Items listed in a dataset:

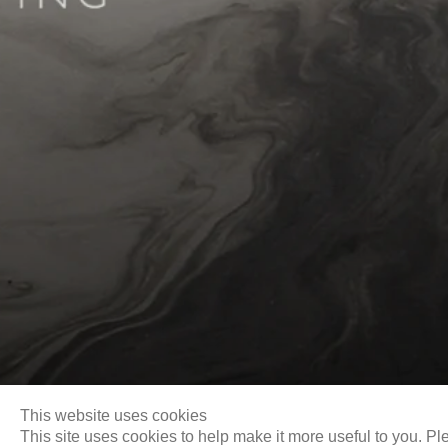
Biography
This website uses cookies
This site uses cookies to help make it more useful to you. Pl
Email
info@liukuosung.org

WHAT YOU NEED TO DO → Gather all lines with the string "cookies" from the data.

COMPLETED EXERCISE →
This website uses cookies
This site uses cookies to help make it more useful to you. Pl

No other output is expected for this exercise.